**Given data**
· · · · · · ·
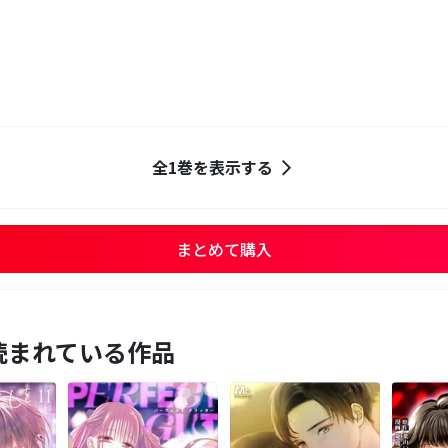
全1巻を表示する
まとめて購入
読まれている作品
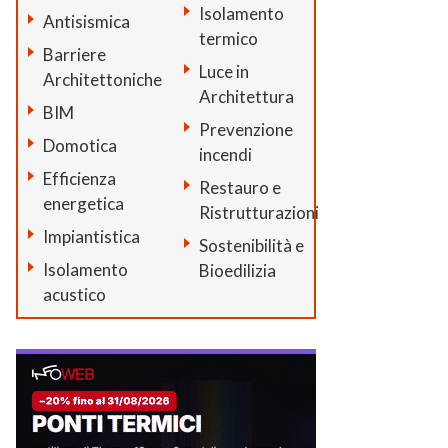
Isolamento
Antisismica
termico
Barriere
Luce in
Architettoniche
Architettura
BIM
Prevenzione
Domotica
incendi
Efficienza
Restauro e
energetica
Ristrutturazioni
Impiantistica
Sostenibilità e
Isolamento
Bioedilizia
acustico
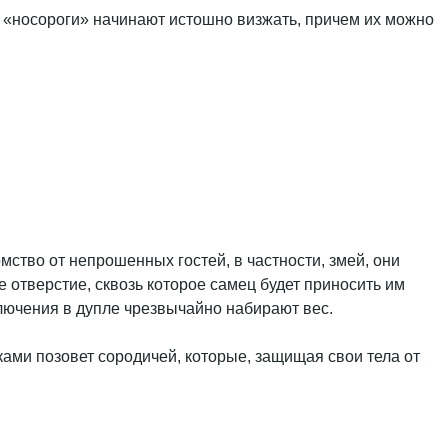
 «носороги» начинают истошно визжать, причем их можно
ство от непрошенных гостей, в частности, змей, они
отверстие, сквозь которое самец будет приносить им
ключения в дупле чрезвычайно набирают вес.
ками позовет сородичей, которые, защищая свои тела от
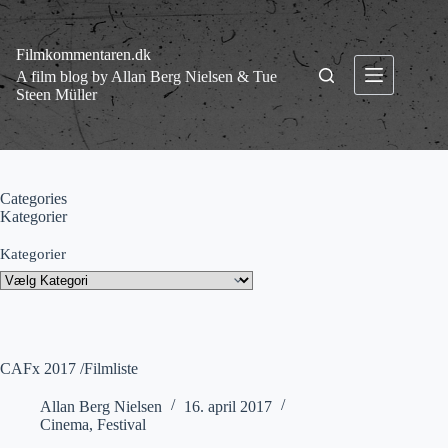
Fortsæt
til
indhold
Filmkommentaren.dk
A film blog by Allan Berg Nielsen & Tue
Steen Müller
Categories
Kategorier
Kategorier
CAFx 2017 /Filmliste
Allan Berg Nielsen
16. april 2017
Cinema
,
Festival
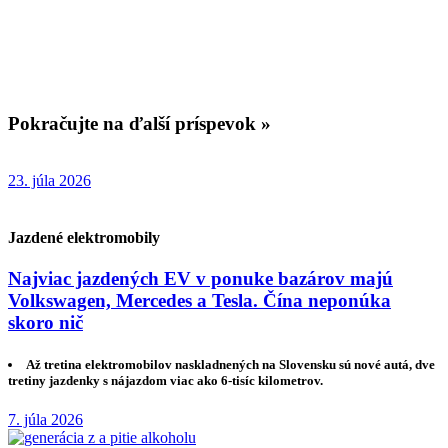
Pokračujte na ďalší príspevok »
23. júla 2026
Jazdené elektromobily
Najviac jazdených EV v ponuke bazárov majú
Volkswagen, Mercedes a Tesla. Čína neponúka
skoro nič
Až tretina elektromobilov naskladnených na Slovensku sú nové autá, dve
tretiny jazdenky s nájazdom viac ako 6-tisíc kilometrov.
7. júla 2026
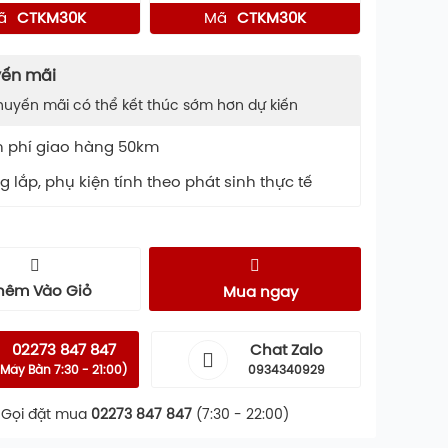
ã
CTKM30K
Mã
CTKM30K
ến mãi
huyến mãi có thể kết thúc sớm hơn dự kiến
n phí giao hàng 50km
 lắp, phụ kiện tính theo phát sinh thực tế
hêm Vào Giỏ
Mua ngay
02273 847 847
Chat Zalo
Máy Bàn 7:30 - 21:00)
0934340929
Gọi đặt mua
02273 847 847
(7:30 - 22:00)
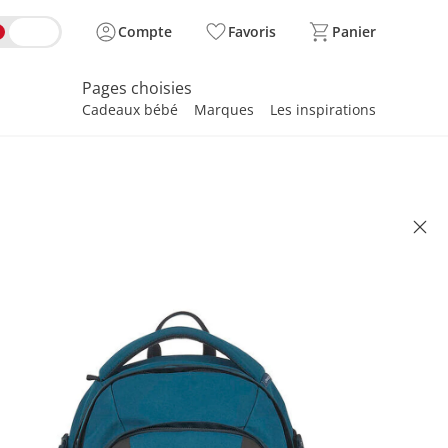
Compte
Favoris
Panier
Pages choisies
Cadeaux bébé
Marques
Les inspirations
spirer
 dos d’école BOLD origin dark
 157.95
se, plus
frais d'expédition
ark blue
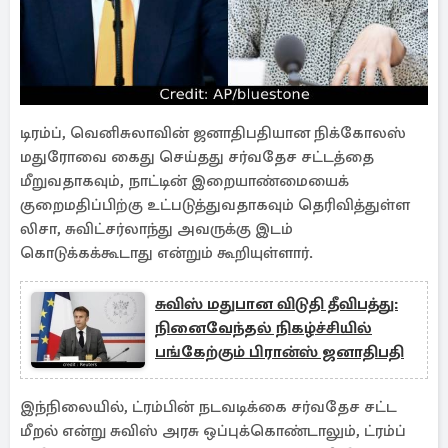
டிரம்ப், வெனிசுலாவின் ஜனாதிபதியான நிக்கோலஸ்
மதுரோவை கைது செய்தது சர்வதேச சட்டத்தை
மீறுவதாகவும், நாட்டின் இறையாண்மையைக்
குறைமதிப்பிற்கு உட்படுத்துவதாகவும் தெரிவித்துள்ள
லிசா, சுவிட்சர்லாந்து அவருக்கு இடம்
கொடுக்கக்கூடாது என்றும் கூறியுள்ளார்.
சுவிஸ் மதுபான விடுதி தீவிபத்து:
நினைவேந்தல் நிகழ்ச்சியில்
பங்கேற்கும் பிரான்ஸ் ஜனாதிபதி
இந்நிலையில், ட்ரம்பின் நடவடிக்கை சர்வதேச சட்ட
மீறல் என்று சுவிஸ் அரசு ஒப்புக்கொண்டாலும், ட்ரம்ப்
· · · · · · ·
**What you are asked to do**
Repeat the listing above from its first line through the line that contains "ство от непрошенных", both included, and nothing more. Drop the pictures.

**Response area**
全1巻を表示する
まとめて購入
読まれている作品
Isolamento
Antisismica
termico
Barriere
Luce in
Architettoniche
Architettura
BIM
Prevenzione
Domotica
incendi
Efficienza
Restauro e
energetica
Ristrutturazioni
Impiantistica
Sostenibilità e
Isolamento
Bioedilizia
acustico
 «носороги» начинают истошно визжать, причем их можно
ство от непрошенных гостей, в частности, змей, они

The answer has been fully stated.